Why Automakers Mostly Abandoned Suicide Doors After The 1960s

Suicide doors, also known as rear-hinged, clamshell, coach or a whole host of proprietary names, are a holdover from a different era. Car doors that swing open from opposite sides are borrowed from the pre-automotive days of horse-and-carriage coach building, hence the "coach doors" term used by automakers like Rolls-Royce. The style was all the rage in pre-1960s car design, especially with European automakers, though American cars like '60s Lincolns and the Tucker 48 also came with rear-hinged doors. While this style of car door fell out of favor, it wasn't totally left in the past. Rolls-Royce offers coach doors on every model it builds today, which works well considering the door style is especially useful for passengers requiring a dignified or smooth entrance, like royalty. It's a good kind of door for when someone else is opening for you and you are stepping on to red carpet. Ferrari also currently offers coach doors on the Purosangue SUV.
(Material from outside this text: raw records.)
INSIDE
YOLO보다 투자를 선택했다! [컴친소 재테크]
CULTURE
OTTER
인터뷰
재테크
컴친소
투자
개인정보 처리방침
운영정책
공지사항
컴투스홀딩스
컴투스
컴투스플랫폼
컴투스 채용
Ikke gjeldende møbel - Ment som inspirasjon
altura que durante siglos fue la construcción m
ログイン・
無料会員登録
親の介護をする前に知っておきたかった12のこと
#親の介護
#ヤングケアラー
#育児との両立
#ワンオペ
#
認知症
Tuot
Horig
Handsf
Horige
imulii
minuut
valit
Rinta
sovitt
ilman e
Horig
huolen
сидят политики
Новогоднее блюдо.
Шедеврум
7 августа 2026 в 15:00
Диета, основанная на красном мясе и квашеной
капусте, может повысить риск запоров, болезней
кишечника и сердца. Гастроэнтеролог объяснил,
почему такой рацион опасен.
For us normal humans with regular joe jobs, the last car with suicide doors available to us was probably the extremely forgettable Mazda MX-30 SUV with its "Freestyle" doors, which Mazda stopped selling in the U.S. in 2022. In 2021 sale ended of the BMW i3, which really barely had the vestigial organ of a suicide door. The rear-hinged Toyota FJ departed our roads (but not our hearts) in 2014 as well as the Mini Cooper Clubman with the same half-door layout. In 2011, we lost two more half-door clamshell cuties, the Mazda RX-8 and the Honda Element. These days, Rolls reign supreme with cool doors.

But there was a time when rear-hinged doors were all the rage. Where did they go?
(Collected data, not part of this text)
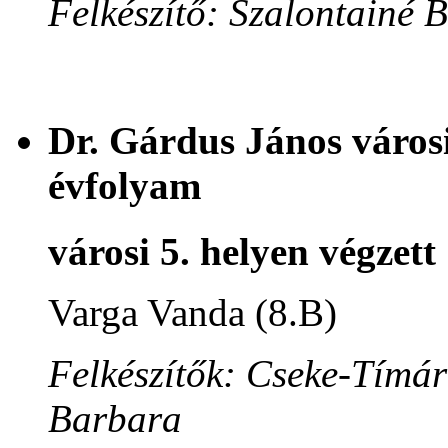
Felkészítő: Szalontainé 
Dr. Gárdus János városi
évfolyam
városi 5. helyen végzett
Varga Vanda (8.B)
Felkészítők: Cseke-Tímár
Barbara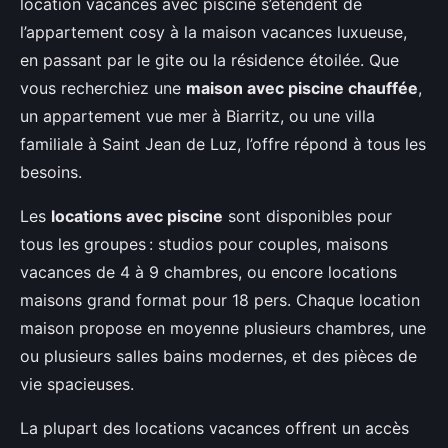
location vacances avec piscine s’étendent de
l’appartement cosy à la maison vacances luxueuse,
en passant par le gite ou la résidence étoilée. Que
vous recherchiez une
maison avec piscine chauffée
,
un appartement vue mer à Biarritz, ou une villa
familiale à Saint Jean de Luz, l’offre répond à tous les
besoins.
Les
locations avec piscine
sont disponibles pour
tous les groupes : studios pour couples, maisons
vacances de 4 à 9 chambres, ou encore locations
maisons grand format pour 18 pers. Chaque location
maison propose en moyenne plusieurs chambres, une
ou plusieurs salles bains modernes, et des pièces de
vie spacieuses.
La plupart des locations vacances offrent un accès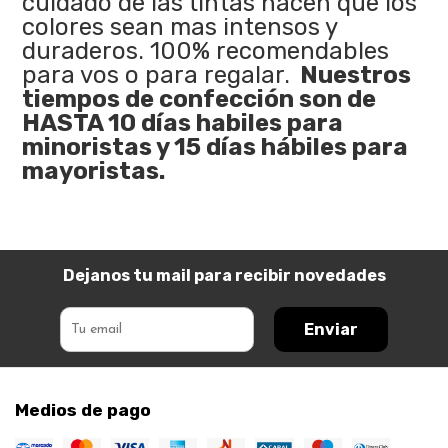
cuidado de las tintas hacen que los
colores sean mas intensos y
duraderos. 100% recomendables
para vos o para regalar.
Nuestros
tiempos de confección son de
HASTA 10 días habiles para
minoristas y 15 días hábiles para
mayoristas.
Dejanos tu mail para recibir novedades
Enviar
Medios de pago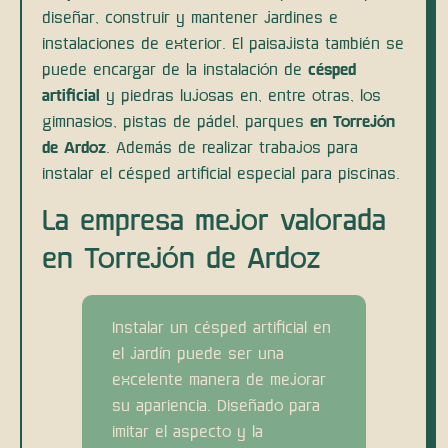
diseñar, construir y mantener jardines e
instalaciones de exterior. El paisajista también se
puede encargar de la instalación de
césped
artificial
y piedras lujosas en, entre otras, los
gimnasios, pistas de pádel, parques
en Torrejón
de Ardoz
. Además de realizar trabajos para
instalar el césped artificial especial para piscinas.
La empresa mejor valorada
en Torrejón de Ardoz
Instalar un césped artificial en
el jardín puede ser una
excelente manera de mejorar
su apariencia. Diseñado para
imitar el aspecto y la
Suicide doors for a reason

You might feel a little silly reading the term "suicide doors" and thinking, what a dark name for such a cool car feature! I wonder why automakers don't use them often anymore? Well friends, the door name tells on itself a little here. See, suicide doors earned a reputation as horrifically dangerous especially in the era before seat belts. 
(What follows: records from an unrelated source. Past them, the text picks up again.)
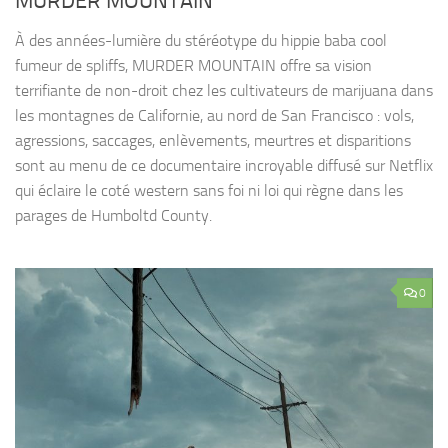
MURDER MOUNTAIN
À des années-lumière du stéréotype du hippie baba cool
fumeur de spliffs, MURDER MOUNTAIN offre sa vision
terrifiante de non-droit chez les cultivateurs de marijuana dans
les montagnes de Californie, au nord de San Francisco : vols,
agressions, saccages, enlèvements, meurtres et disparitions
sont au menu de ce documentaire incroyable diffusé sur Netflix
qui éclaire le coté western sans foi ni loi qui règne dans les
parages de Humboltd County.
0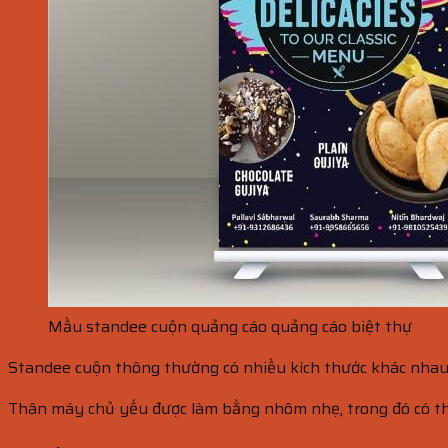
Mầu standee cuộn quảng cáo quảng cáo biệt thự
Standee cuộn thông thường có nhiều kích thước khác nhau, t
Thân máy chủ yếu được làm bằng nhôm nhẹ, trong đó có th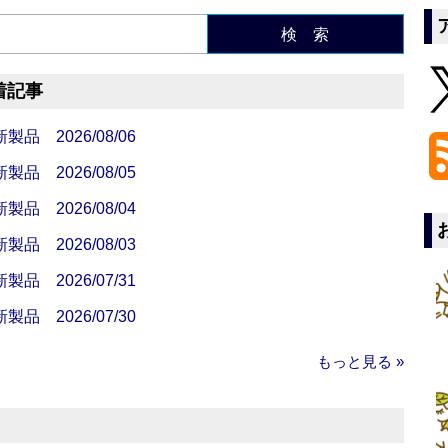
検 索
着記事
 2026/08/06
 2026/08/05
 2026/08/04
 2026/08/03
 2026/07/31
 2026/07/30
もっと見る »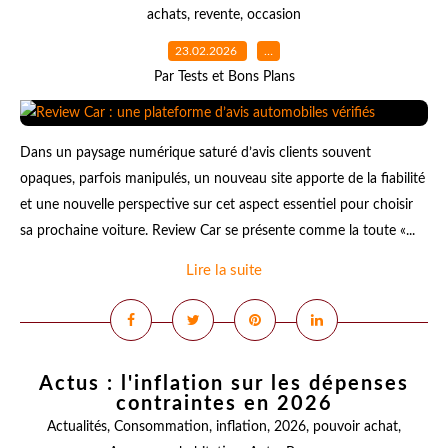
achats
,
revente
,
occasion
23.02.2026
…
Par Tests et Bons Plans
Dans un paysage numérique saturé d’avis clients souvent
opaques, parfois manipulés, un nouveau site apporte de la fiabilité
et une nouvelle perspective sur cet aspect essentiel pour choisir
sa prochaine voiture. Review Car se présente comme la toute «...
Lire la suite
Actus : l'inflation sur les dépenses
contraintes en 2026
Actualités
,
Consommation
,
inflation
,
2026
,
pouvoir achat
,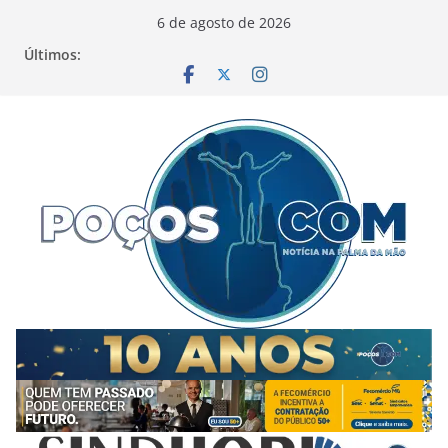
Pular
6 de agosto de 2026
para
Últimos:
o
conteúdo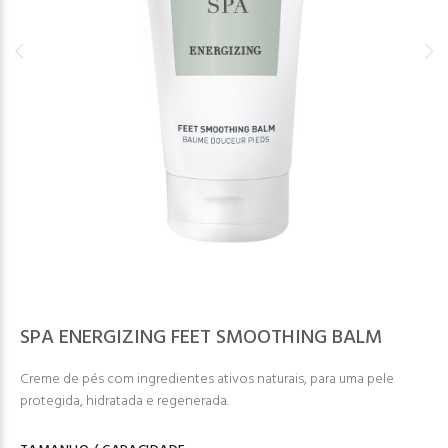
SPA ENERGIZING FEET SMOOTHING BALM
Creme de pés com ingredientes ativos naturais, para uma pele
protegida, hidratada e regenerada.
The rear facing hinge design meant that even if the door was slightly unlatched, air pressure from the car's forward movement could force the door open, leaving the unsecured occupants with no way to close the door in an emergency. Things weren't much safer when the car was in park, either. If another car clipped the open rear-hinged door, the door would potentially slam back on the occupant rather than being torn off. 

There's a much more modern reason those half-door cars have disappeared as well: the lack of a B-pillar. That structural piece of the car that usually stands behind the driver's window and before the rear passenger window is critical for side-impact crash worthiness. As the Los Angeles Times points out, our favorite little toaster-shaped car, the Honda Element, received a poor rating for side-impact crashes from the Institute of Highway Safety specifically over those cool clamshell doors. Current models with coach doors, like the Phantom, have a thick B-pillar that makes ingress and engress not as great as it could be. So as neat as the feature seems to our modern eyes, it's probably a style best left in the past — though some automakers are figuring out how to create coach-door vehicles with no B-pillar that can also pass crash tests, like Genesis' upcoming GV90.